I have to admit that in my career, I always had an authority issue. I maintained criteria and expectations for anyone I reported to. My criterion was that I had to respect the person, be able to learn from him/her, trust she/he will give me valuable feedback, and support me. Although it helped me in choosing whether to accept an offer, this attitude is also a set up for the boss. Why? I had an internal set of criteria as conditions for our relationship. When my boss didn’t meet them, I reacted with disappointment, anger, and sometimes resentment. This isn’t a recipe for trust and respect, since I rarely shared these criteria with my managers. I was coming from a pretty judgmental mindset. To successfully manage up, I had to confront my biases and expectations – not make them “wrong”, but shift them from expectations to wishes and become willing to share these in a conversation for mutuality.

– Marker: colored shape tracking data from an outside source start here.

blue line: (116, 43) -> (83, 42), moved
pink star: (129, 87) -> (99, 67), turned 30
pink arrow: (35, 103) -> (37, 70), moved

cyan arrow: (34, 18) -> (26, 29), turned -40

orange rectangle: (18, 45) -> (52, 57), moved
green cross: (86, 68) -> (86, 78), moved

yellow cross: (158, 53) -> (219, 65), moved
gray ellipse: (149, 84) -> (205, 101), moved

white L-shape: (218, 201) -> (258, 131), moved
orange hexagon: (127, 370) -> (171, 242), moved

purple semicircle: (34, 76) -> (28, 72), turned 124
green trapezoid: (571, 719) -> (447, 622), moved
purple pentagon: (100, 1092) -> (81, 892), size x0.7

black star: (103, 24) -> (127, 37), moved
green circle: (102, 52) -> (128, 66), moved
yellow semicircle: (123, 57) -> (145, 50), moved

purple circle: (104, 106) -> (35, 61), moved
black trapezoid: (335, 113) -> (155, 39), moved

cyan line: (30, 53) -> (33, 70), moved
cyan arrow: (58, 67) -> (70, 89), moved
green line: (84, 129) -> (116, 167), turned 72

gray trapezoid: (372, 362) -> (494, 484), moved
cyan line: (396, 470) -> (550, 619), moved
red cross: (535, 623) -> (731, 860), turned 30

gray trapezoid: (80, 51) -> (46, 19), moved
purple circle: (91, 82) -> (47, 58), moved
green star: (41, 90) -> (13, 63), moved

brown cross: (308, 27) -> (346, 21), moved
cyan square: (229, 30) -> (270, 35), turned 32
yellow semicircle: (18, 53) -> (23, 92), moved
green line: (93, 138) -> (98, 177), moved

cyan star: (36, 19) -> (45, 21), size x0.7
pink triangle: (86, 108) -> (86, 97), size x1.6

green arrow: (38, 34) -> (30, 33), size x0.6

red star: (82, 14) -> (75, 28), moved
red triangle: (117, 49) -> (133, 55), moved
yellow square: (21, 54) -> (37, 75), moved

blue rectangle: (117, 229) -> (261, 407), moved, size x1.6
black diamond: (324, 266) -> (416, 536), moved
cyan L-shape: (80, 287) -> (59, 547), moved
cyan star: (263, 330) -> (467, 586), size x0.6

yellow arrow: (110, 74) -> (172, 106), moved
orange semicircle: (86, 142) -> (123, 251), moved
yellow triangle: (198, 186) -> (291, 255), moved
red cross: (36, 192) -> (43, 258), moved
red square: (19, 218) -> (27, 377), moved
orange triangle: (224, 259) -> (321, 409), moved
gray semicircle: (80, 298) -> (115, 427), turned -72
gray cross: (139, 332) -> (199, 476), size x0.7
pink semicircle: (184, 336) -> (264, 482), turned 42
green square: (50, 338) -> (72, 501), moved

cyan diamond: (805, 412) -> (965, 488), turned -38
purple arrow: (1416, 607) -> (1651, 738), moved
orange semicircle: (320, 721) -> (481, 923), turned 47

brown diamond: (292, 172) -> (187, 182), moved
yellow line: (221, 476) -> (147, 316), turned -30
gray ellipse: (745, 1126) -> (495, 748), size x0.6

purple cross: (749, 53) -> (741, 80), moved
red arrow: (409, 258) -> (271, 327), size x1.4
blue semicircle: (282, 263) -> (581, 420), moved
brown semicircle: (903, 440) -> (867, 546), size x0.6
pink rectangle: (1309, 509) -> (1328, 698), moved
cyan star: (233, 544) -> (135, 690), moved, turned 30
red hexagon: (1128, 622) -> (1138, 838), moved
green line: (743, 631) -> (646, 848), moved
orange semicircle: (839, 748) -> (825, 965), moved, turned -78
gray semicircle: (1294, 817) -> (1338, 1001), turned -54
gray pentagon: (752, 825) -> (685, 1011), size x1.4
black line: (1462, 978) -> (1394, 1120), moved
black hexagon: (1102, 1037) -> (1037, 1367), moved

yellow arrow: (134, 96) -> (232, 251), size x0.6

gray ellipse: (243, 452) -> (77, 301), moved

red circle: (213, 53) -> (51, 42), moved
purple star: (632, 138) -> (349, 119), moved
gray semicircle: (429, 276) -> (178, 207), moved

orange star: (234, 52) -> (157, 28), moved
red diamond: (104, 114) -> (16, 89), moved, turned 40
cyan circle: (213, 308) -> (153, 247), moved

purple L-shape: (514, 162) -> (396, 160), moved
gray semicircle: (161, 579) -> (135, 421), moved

But first, I had to become willing to get to know my boss – and express a true interest in what makes this person tick. This “learner” mindset positions me to connect and build a relationship based on focused curiosity, without being insincere or manipulative. If you find yourself identifying with my original mindset, then consider shifting to an attitude that will allow you to truly connect with your boss.
My colleague, Roz Usheroff – a leadership, image and branding specialist, suggests ways to win over a boss. This approach must be based on a shift from a judgmental mindset to a learner mindset:
1. Treat your boss like your number one customer. Do this by using your authenticity and sincerity to seek out their thoughts on how you can serve him/her. Seek to understand what keeps them up at night so that you can carve out your value proposition in their eyes. Also, learn what success looks like to them. Being on the same page will cement your relationship and create a harmonious and trusting bond. Pay attention to your boss’ priorities and make them yours.
2. Identify your boss’s communications preferences. Does he/she prefer face-to -face, email, phone/voicemail, text, Skype, lots of detail/lists, bottom line, pictures/diagrams? How about timing? What are the best and worst times to communicate? Does she prefer start or end of day, weekends, on the fly, last minute or scheduled meetings? If your styles are different, it serves you to adjust to your boss’s style.
3. Communicate regularly. Operate within the guidelines you both set for optimal communication to meet frequently face to face informally and formally. Keep your boss informed on updates on goals. This builds reliability, your value in his eyes, and builds trust.
4. Honor your commitments. At the end of the day, you are there to do a job, so make sure that you do it to the best of your abilities by meeting and exceeding expectations, being prepared for your meetings, and showing your commitment by volunteering for things that others don’t want to do.
A mutually satisfying relationship with your boss brings short-term gains in the form of coaching, developmental assignments, meaningful performance reviews, and salary increases. The long-term benefits bring sponsorships for career opportunities, strong referrals, and introductions to other helpful people in your network – just to name a few. My best champion today is one of my former bosses. How about you?